Students with interests in artificial intelligence, navigation,
path planning, simulation, machine vision, sensor fusion, control,
mechanism design and power systems, are encouraged to enroll.
Individuals will gain an understanding of the complexities of
integrating systems within a robot, and approaches that mitigate
the difficulties, in a learn-through-doing environment.

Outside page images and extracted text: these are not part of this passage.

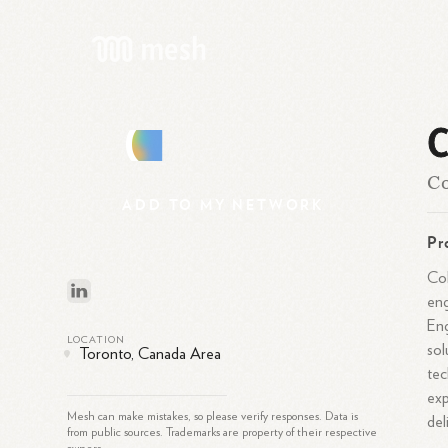
C
C
Co
ADD
TO
MY
NETWORK
Pr
Col
eng
Eng
LOCATION
sol
Toronto, Canada Area
tec
exp
Mesh can make mistakes, so please verify responses. Data is
del
from public sources. Trademarks are property of their respective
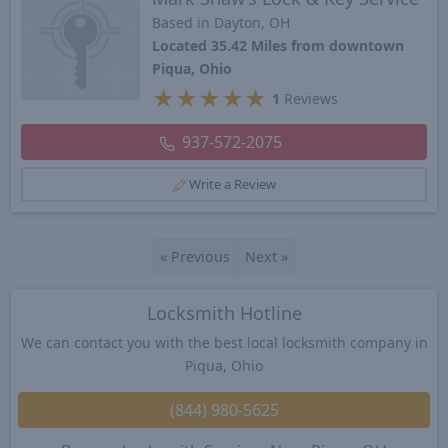
Based in Dayton, OH
Located 35.42 Miles from downtown
Piqua, Ohio
★
★
★
★
★
1
Reviews
937-572-2075
Write a Review
«
Previous
Next
»
Locksmith Hotline
We can contact you with the best local locksmith company in
Piqua, Ohio
(844) 980-5625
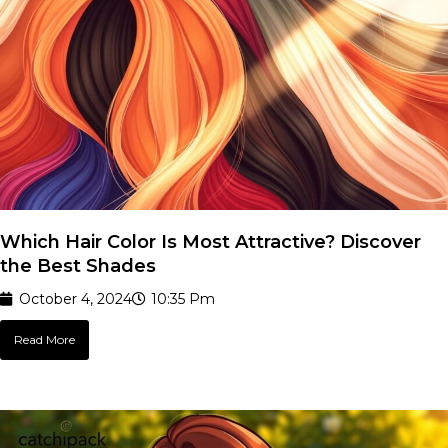
Which Hair Color Is Most Attractive? Discover
the Best Shades
October 4, 2024
10:35 Pm
Read More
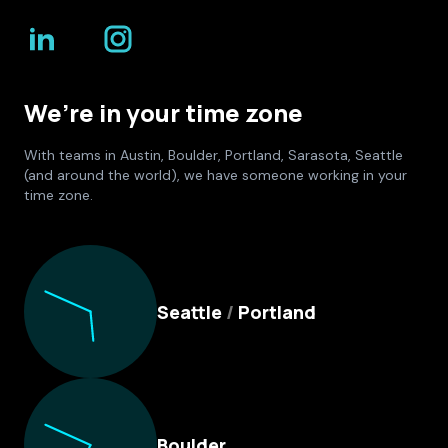
We’re in your time zone
With teams in Austin, Boulder, Portland, Sarasota, Seattle
(and around the world), we have someone working in your
time zone.
Culture Foundry Locations
Seattle
/
Portland
Boulder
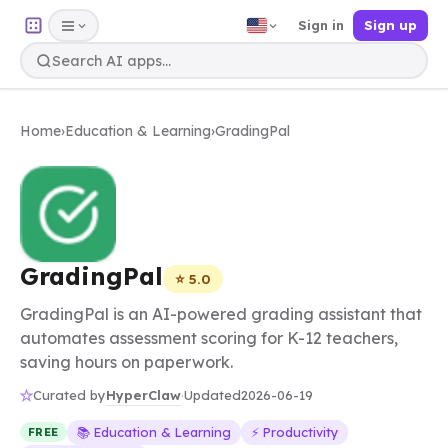
Sign in
Sign up
Home
›
Education & Learning
›
GradingPal
GradingPal
⭐ 5.0
GradingPal is an AI-powered grading assistant that
automates assessment scoring for K-12 teachers,
saving hours on paperwork.
HyperClaw
Curated by
·
Updated
2026-06-19
📚 Education & Learning
⚡ Productivity
FREE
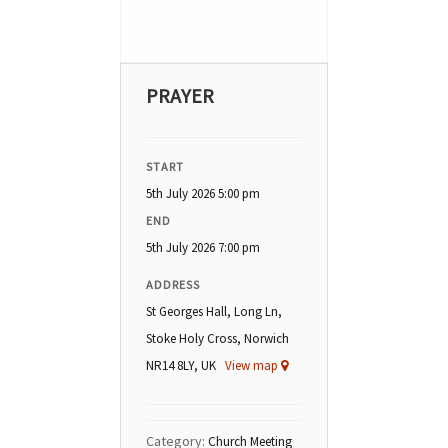
PRAYER
START
5th July 2026 5:00 pm
END
5th July 2026 7:00 pm
ADDRESS
St Georges Hall, Long Ln,
Stoke Holy Cross, Norwich
NR14 8LY, UK
View map
Category:
Church Meeting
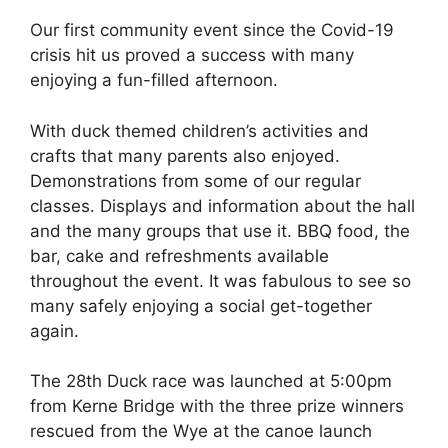
Our first community event since the Covid-19
crisis hit us proved a success with many
enjoying a fun-filled afternoon.
With duck themed children’s activities and
crafts that many parents also enjoyed.
Demonstrations from some of our regular
classes. Displays and information about the hall
and the many groups that use it. BBQ food, the
bar, cake and refreshments available
throughout the event. It was fabulous to see so
many safely enjoying a social get-together
again.
The 28th Duck race was launched at 5:00pm
from Kerne Bridge with the three prize winners
rescued from the Wye at the canoe launch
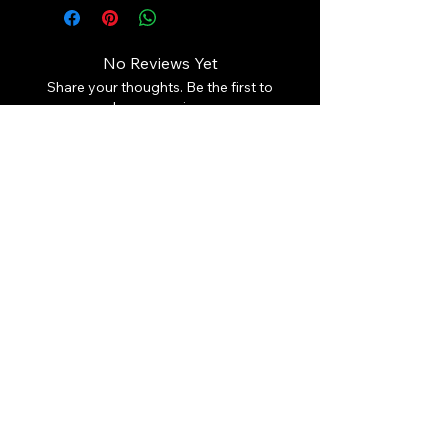
No Reviews Yet
Share your thoughts. Be the first to
leave a review.
Leave a Review
Contact Us:
Revhigh Performance Tuning
Email:
info@revhigh.com.au
Address: 3/5 Bungaleen Court,
Dandenong South VIC 3175,
Australia.
Australian Phone:
(03) 9001 6375
Follow us:
© Revhigh Performance Tuning 2025. All rights reserved. Use of
the information that is contained on this page is copyrighted.
What we do:
Revhigh Performance Tuning offers performance products, performance tuning,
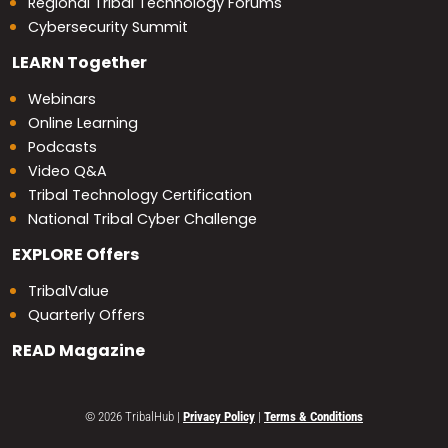
Regional Tribal Technology Forums
Cybersecurity Summit
LEARN
Together
Webinars
Online Learning
Podcasts
Video Q&A
Tribal Technology Certification
National Tribal Cyber Challenge
EXPLORE
Offers
TribalValue
Quarterly Offers
READ
Magazine
© 2026 TribalHub
|
Privacy Policy
|
Terms & Conditions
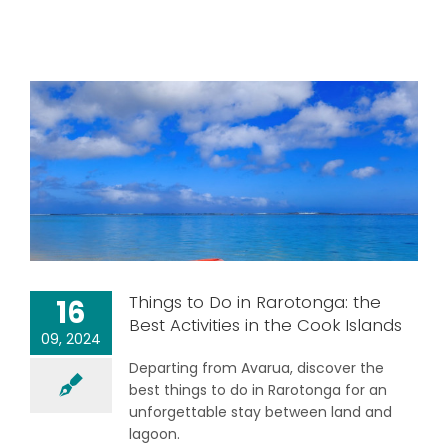
Things to Do in Rarotonga: the
16
Best Activities in the Cook Islands
09, 2024
Departing from Avarua, discover the
best things to do in Rarotonga for an
unforgettable stay between land and
lagoon.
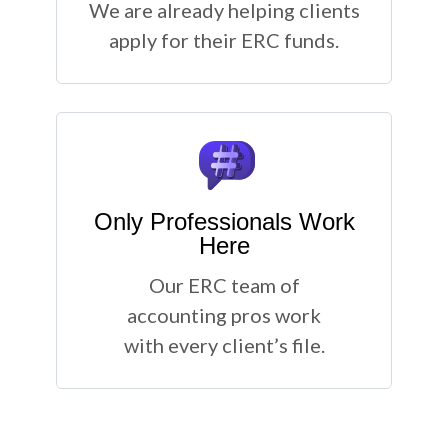
We are already helping clients
apply for their ERC funds.
Only Professionals Work
Here
Our ERC team of
accounting pros work
with every client’s file.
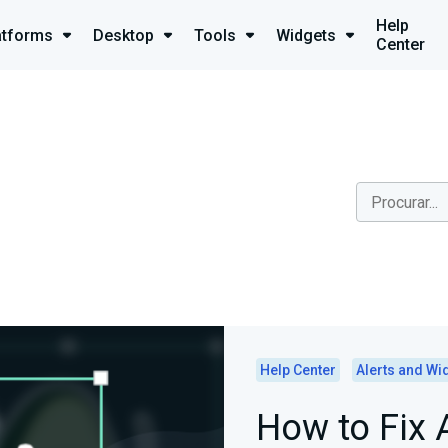
Help
atforms
Desktop
Tools
Widgets
Center
Help Center
Alerts and Wi
How to Fix 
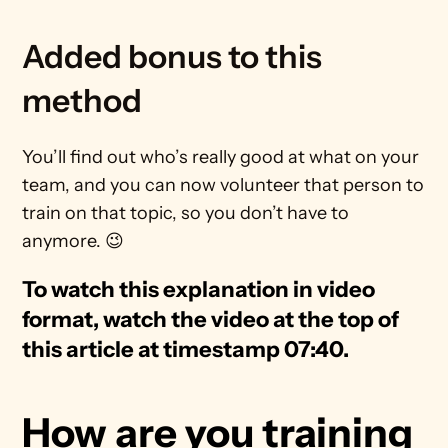
Added bonus to this 
method
You’ll find out who’s really good at what on your 
team, and you can now volunteer that person to 
train on that topic, so you don’t have to 
anymore. 😉
To watch this explanation in video 
format, watch the video at the top of 
this article at timestamp 07:40.
How are you training 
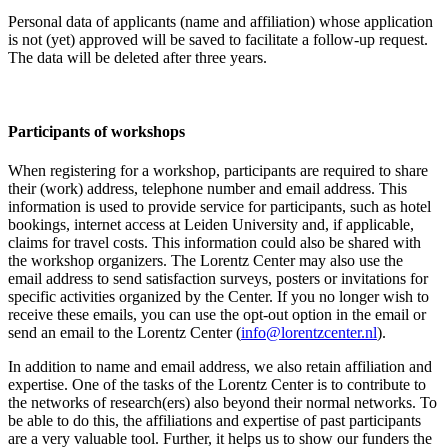
Personal data of applicants (name and affiliation) whose application
is not (yet) approved will be saved to facilitate a follow-up request.
The data will be deleted after three years.
Participants
of workshops
When registering for a workshop, participants are required to share
their (work) address, telephone number and email address. This
information is used to provide service for participants, such as hotel
bookings, internet access at Leiden University and, if applicable,
claims for travel costs. This information could also be shared with
the workshop organizers. The Lorentz Center may also use the
email address to send satisfaction surveys, posters or invitations for
specific activities organized by the Center. If you no longer wish to
receive these emails, you can use the opt-out option in the email or
send an email to the Lorentz Center (
info@lorentzcenter.nl
).
In addition to name and email address, we also retain affiliation and
expertise. One of the tasks of the Lorentz Center is to contribute to
the networks of research(ers) also beyond their normal networks. To
be able to do this, the affiliations and expertise of past participants
are a very valuable tool. Further, it helps us to show our funders the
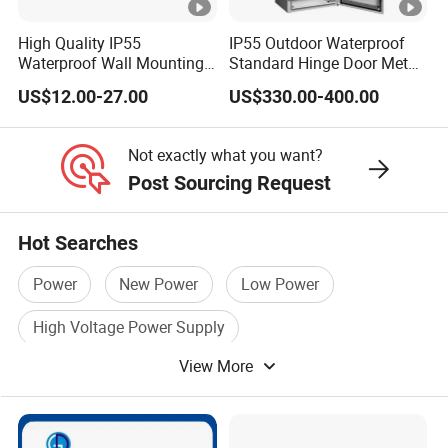
00
High Quality IP55
IP55 Outdoor Waterproof
23
Waterproof Wall Mounting
Standard Hinge Door Metal
10/
Distribution Panel Box
Panel Boards Electrical
160
200
1.0
US$12.00-27.00
US$330.00-400.00
Factory Price
Control Cabinet
22
00
Not exactly what you want?
27
Post Sourcing Request
30/
200
240
1.0
26
Hot Searches
00
Power
New Power
Low Power
32
00/
High Voltage Power Supply
250
290
0.9
30
View More
Power Distribution Box
Power Distribution
50
38
30/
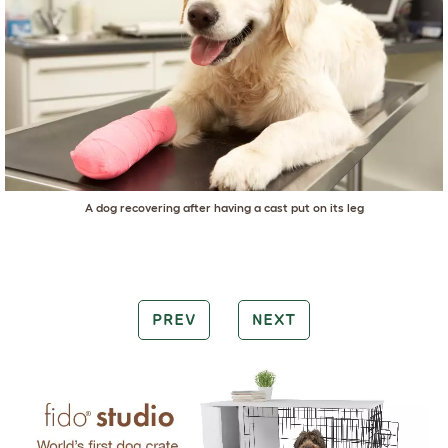
A dog recovering after having a cast put on its leg
PREV
NEXT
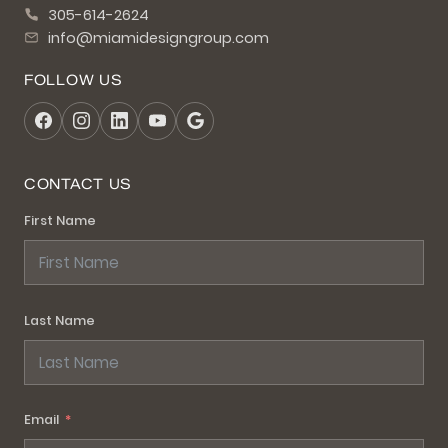
305-614-2624
info@miamidesigngroup.com
FOLLOW US
CONTACT US
First Name
Last Name
Email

Interested students may wish to contact Chris Urmson @
curmson@ri.cmu.edu or x88098.
http://www.cs.cmu.edu/~illah/rix62.html
16-862 / 16-362
Introduction to Mobile Robot Programming
12
This course is a complete, hands-on introduction to Mobile Robot
Programming. Using six Nomad Scout robots and portable computers,
we will survey topics ranging from low-level control and obstacle
avoidance, including PID control, to high-level navigation,
planning, robot-robot communication and cooperation.
16-863 / 16-363
Advanced Mobile Robot Programming
12
Advanced Mobile Robot Programming is an advanced research and
development course for graduates of 16362 and 16862. In this
class, teams of students conduct research and prototype working
robot architectures that are research-quality. The best robot
systems are generally demonstrated at the National Conference on
Artificial Intelligence.
16-864
Humanoids
12
This seminar will discuss both virtual and robotic humanoids. We
will try to identify what we know about humans that can help us
program humanoids, and what we know about humanoids that will help
us understand ourselves. Readings will be drawn from a wide range
of fields.
http://www.coral.cs.cmu.edu/amrs/
16-869
Autonomous Multirobot Systems (also CS 15-889)
12
Multiple redundant robots provide more reliable solutions to
real-world tasks than a single agent because the overall system
is less sensitive to failure. Reliability is not the only benefit
multirobot systems offer; multirobot teams can provide significant
performance advantages as well. In order to realize increased
performance however, the system designer must address a number of
new challenges presented by the multirobot domain.
16-899A
Agents, Embodiment and Interaction
12
This course will deal with these and associated issues through
readings drawn from Cognitive Science, Computer Science, Artificial
Intelligence, Artificial Life, HCI, Science Studies, Cultural
Studies, Electronic Media Theory and Art Theory, by such authors
as Philip Agre, Francisco Varela, Rodney Brooks, Katherine Hayles,
Brian Winston, Kerstin Dautenhahn and others.
16-899B
Telepresence Art and Applications
10
Multidisciplinary class that explores the use and creation
of perception and control devices (telerobots) to filter a
user's relationship to an experience, whether in close or remote
locations. Such a process alters the relationship between viewer
and viewed object / event.
Includes the design and construction of tele-robotic / -presence
systems and the development of mechanical, electronic, programming,
theoretical, and aesthetic skills. Experience with electronics
and / or mechanics is desirable but not a pre-requisite, as is
familiarity with contemporary art. Class will produce art projects
as well as concepts for applied (consumer) purposes.
16-899C
Robotic Art Studio
12
Robotic Art Studio is an interdisciplinary course offered with both
Computer Science and Art numbers. It explores the use of embedded
microcontrollers and robotic technologies in programmed behaving
artworks. The class takes robotic technol ogies as its content, but
its form is based on the traditional art studio where imagination,
self discipline and self directed research are crucial skills.
16-995
Independent Study
For Robotics graduate students only.
16-997
Reading and Research
For Robotics graduate students only.